Dentin specimens after smear layer removal and after treatment in each group under different conditions (after immediate treatment, 7 days and acid challenge) were prepared to observe under a scanning electron microscope (JSM-5410 LV; JEOL, Tokyo, Japan) in both cross sectional and longitudinal views. For each specimen, general characteristic of dentin surface, dentinal tubule occlusion and evidence of particle formation in dentinal tubules were observed by 3 independent blinded examiners. The SEM images were assessed for degree of tubule occlusion followed the protocol of Davies et al.32 where grades 1, 2, 3, 4 and 5 were defined as 100%, 75%, 50%, 25% and 0% of dentinal tubules being occluded, respectively. The depths of tubule occlusion (µm) were determined from the dentinal surface to the deepest point which the occluding agents could penetrate into each dentinal tubule.

Statistical analysis

The percentage changes of HD and the depths of tubule occlusion were represented as mean ± standard deviation (SD).
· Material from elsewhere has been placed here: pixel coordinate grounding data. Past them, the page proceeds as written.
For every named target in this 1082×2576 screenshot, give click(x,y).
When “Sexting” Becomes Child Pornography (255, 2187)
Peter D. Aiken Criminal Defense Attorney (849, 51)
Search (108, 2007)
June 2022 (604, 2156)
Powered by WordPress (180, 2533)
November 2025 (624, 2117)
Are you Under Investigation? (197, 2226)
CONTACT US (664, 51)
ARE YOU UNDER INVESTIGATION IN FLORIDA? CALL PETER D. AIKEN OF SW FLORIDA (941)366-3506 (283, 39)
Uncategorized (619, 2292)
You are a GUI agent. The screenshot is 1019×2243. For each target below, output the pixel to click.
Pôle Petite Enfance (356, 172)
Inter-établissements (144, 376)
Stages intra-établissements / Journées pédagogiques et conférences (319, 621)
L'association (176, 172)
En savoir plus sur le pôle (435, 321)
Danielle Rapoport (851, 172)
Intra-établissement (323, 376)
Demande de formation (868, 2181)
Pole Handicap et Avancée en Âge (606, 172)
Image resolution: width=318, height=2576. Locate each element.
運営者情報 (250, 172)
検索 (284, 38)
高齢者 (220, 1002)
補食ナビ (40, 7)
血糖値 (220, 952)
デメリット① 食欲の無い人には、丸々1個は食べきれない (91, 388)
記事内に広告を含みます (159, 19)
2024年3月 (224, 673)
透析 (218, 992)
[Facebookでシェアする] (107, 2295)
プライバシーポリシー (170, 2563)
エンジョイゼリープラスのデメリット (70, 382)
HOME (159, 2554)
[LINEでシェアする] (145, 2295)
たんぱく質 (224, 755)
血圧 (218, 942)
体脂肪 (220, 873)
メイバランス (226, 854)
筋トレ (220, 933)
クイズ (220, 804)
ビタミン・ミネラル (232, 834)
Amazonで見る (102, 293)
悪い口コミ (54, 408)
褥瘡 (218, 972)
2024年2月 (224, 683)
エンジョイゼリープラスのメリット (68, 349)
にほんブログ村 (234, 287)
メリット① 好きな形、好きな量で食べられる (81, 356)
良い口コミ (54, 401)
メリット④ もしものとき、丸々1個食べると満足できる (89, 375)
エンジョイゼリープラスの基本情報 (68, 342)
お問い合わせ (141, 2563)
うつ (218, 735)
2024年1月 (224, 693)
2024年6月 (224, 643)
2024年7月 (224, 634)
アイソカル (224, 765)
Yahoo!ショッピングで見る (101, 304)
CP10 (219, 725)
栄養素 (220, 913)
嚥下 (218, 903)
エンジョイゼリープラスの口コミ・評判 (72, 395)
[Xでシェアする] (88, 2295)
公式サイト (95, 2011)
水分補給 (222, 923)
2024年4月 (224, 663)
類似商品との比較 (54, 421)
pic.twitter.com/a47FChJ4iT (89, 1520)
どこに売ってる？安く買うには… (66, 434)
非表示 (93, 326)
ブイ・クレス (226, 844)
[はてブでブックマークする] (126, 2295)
Regarding the different treatments and time intervals, the mean percentage changes of HD were compared using two-way repeated measures analysis of variance (ANOVA); meanwhile, the mean depths of tubule occlusion were compared using two-way ANOVA. Tukey test was used for all pairwise multiple comparison. p value of less than 0.05 was considered statistically significant.